## AIM OF THE EXERCISE
Retype the entire listing, keeping every word as it is.

## AVAILABLE DATA
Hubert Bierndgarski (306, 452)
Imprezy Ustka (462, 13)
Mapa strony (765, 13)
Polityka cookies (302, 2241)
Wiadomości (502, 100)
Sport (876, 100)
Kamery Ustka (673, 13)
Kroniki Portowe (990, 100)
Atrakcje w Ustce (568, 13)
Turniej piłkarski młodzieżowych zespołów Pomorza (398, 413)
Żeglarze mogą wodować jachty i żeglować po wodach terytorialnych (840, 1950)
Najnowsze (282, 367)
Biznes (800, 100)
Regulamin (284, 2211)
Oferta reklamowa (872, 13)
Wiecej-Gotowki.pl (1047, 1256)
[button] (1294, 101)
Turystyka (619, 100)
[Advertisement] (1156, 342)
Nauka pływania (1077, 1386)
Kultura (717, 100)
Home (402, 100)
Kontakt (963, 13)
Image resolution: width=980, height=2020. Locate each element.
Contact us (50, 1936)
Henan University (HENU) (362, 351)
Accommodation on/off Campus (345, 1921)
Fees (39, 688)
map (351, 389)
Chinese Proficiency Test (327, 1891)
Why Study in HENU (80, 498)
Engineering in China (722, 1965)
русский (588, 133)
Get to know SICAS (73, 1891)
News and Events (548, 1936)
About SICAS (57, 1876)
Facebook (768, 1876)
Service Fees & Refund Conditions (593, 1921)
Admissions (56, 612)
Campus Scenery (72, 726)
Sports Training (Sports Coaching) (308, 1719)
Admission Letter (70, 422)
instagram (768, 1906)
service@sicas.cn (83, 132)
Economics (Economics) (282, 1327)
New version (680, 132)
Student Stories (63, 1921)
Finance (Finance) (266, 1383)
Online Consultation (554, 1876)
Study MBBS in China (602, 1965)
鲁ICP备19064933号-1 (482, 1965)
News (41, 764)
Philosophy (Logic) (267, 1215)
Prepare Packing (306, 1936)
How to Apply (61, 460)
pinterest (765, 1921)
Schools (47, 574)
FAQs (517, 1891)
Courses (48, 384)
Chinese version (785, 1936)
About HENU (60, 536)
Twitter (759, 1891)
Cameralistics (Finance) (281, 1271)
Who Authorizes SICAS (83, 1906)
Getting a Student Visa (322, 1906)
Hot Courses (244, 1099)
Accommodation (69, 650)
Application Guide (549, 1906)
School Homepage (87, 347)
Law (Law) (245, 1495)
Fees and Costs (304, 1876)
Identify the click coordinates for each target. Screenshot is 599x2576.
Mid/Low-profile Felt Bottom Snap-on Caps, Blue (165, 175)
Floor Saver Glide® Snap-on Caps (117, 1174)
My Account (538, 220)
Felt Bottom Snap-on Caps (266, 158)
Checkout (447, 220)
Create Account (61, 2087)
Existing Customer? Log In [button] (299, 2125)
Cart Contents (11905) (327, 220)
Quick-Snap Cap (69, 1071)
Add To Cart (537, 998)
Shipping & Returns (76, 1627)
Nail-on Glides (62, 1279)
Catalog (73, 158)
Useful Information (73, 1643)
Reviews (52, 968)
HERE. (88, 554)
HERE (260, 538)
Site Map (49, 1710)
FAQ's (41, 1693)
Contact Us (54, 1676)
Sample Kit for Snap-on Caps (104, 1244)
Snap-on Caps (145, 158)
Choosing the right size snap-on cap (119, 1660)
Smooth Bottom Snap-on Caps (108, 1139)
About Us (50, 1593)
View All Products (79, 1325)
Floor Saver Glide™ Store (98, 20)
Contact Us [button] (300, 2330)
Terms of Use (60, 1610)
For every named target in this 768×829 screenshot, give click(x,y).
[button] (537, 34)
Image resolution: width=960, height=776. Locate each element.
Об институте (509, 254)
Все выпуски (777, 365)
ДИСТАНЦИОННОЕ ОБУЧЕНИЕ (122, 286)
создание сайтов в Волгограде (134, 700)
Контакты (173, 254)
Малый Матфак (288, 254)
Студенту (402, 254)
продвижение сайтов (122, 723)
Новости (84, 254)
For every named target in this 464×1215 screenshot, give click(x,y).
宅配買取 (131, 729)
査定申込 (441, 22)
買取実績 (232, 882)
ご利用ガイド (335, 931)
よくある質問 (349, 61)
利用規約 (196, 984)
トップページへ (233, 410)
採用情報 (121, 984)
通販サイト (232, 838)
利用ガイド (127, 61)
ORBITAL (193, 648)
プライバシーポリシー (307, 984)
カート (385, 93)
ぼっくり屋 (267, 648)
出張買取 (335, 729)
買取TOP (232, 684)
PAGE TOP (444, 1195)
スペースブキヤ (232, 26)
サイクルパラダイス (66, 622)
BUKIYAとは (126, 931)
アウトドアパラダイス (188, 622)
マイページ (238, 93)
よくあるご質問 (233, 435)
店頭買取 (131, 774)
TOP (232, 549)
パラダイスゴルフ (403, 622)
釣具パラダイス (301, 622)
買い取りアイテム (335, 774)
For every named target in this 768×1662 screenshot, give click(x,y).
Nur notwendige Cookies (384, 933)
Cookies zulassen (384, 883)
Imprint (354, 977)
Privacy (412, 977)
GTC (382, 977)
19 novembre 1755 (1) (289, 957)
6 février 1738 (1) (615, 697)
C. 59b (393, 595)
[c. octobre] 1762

## THE ANSWER
Hubert Bierndgarski (306, 452)
Imprezy Ustka (462, 13)
Mapa strony (765, 13)
Polityka cookies (302, 2241)
Wiadomości (502, 100)
Sport (876, 100)
Kamery Ustka (673, 13)
Kroniki Portowe (990, 100)
Atrakcje w Ustce (568, 13)
Turniej piłkarski młodzieżowych zespołów Pomorza (398, 413)
Żeglarze mogą wodować jachty i żeglować po wodach terytorialnych (840, 1950)
Najnowsze (282, 367)
Biznes (800, 100)
Regulamin (284, 2211)
Oferta reklamowa (872, 13)
Wiecej-Gotowki.pl (1047, 1256)
[button] (1294, 101)
Turystyka (619, 100)
[Advertisement] (1156, 342)
Nauka pływania (1077, 1386)
Kultura (717, 100)
Home (402, 100)
Kontakt (963, 13)
Image resolution: width=980, height=2020. Locate each element.
Contact us (50, 1936)
Henan University (HENU) (362, 351)
Accommodation on/off Campus (345, 1921)
Fees (39, 688)
map (351, 389)
Chinese Proficiency Test (327, 1891)
Why Study in HENU (80, 498)
Engineering in China (722, 1965)
русский (588, 133)
Get to know SICAS (73, 1891)
News and Events (548, 1936)
About SICAS (57, 1876)
Facebook (768, 1876)
Service Fees & Refund Conditions (593, 1921)
Admissions (56, 612)
Campus Scenery (72, 726)
Sports Training (Sports Coaching) (308, 1719)
Admission Letter (70, 422)
instagram (768, 1906)
service@sicas.cn (83, 132)
Economics (Economics) (282, 1327)
New version (680, 132)
Student Stories (63, 1921)
Finance (Finance) (266, 1383)
Online Consultation (554, 1876)
Study MBBS in China (602, 1965)
鲁ICP备19064933号-1 (482, 1965)
News (41, 764)
Philosophy (Logic) (267, 1215)
Prepare Packing (306, 1936)
How to Apply (61, 460)
pinterest (765, 1921)
Schools (47, 574)
FAQs (517, 1891)
Courses (48, 384)
Chinese version (785, 1936)
About HENU (60, 536)
Twitter (759, 1891)
Cameralistics (Finance) (281, 1271)
Who Authorizes SICAS (83, 1906)
Getting a Student Visa (322, 1906)
Hot Courses (244, 1099)
Accommodation (69, 650)
Application Guide (549, 1906)
School Homepage (87, 347)
Law (Law) (245, 1495)
Fees and Costs (304, 1876)
Identify the click coordinates for each target. Screenshot is 599x2576.
Mid/Low-profile Felt Bottom Snap-on Caps, Blue (165, 175)
Floor Saver Glide® Snap-on Caps (117, 1174)
My Account (538, 220)
Felt Bottom Snap-on Caps (266, 158)
Checkout (447, 220)
Create Account (61, 2087)
Existing Customer? Log In [button] (299, 2125)
Cart Contents (11905) (327, 220)
Quick-Snap Cap (69, 1071)
Add To Cart (537, 998)
Shipping & Returns (76, 1627)
Nail-on Glides (62, 1279)
Catalog (73, 158)
Useful Information (73, 1643)
Reviews (52, 968)
HERE. (88, 554)
HERE (260, 538)
Site Map (49, 1710)
FAQ's (41, 1693)
Contact Us (54, 1676)
Sample Kit for Snap-on Caps (104, 1244)
Snap-on Caps (145, 158)
Choosing the right size snap-on cap (119, 1660)
Smooth Bottom Snap-on Caps (108, 1139)
About Us (50, 1593)
View All Products (79, 1325)
Floor Saver Glide™ Store (98, 20)
Contact Us [button] (300, 2330)
Terms of Use (60, 1610)
For every named target in this 768×829 screenshot, give click(x,y).
[button] (537, 34)
Image resolution: width=960, height=776. Locate each element.
Об институте (509, 254)
Все выпуски (777, 365)
ДИСТАНЦИОННОЕ ОБУЧЕНИЕ (122, 286)
создание сайтов в Волгограде (134, 700)
Контакты (173, 254)
Малый Матфак (288, 254)
Студенту (402, 254)
продвижение сайтов (122, 723)
Новости (84, 254)
For every named target in this 464×1215 screenshot, give click(x,y).
宅配買取 (131, 729)
査定申込 (441, 22)
買取実績 (232, 882)
ご利用ガイド (335, 931)
よくある質問 (349, 61)
利用規約 (196, 984)
トップページへ (233, 410)
採用情報 (121, 984)
通販サイト (232, 838)
利用ガイド (127, 61)
ORBITAL (193, 648)
プライバシーポリシー (307, 984)
カート (385, 93)
ぼっくり屋 (267, 648)
出張買取 (335, 729)
買取TOP (232, 684)
PAGE TOP (444, 1195)
スペースブキヤ (232, 26)
サイクルパラダイス (66, 622)
BUKIYAとは (126, 931)
アウトドアパラダイス (188, 622)
マイページ (238, 93)
よくあるご質問 (233, 435)
店頭買取 (131, 774)
TOP (232, 549)
パラダイスゴルフ (403, 622)
釣具パラダイス (301, 622)
買い取りアイテム (335, 774)
For every named target in this 768×1662 screenshot, give click(x,y).
Nur notwendige Cookies (384, 933)
Cookies zulassen (384, 883)
Imprint (354, 977)
Privacy (412, 977)
GTC (382, 977)
19 novembre 1755 (1) (289, 957)
6 février 1738 (1) (615, 697)
C. 59b (393, 595)
[c. octobre] 1762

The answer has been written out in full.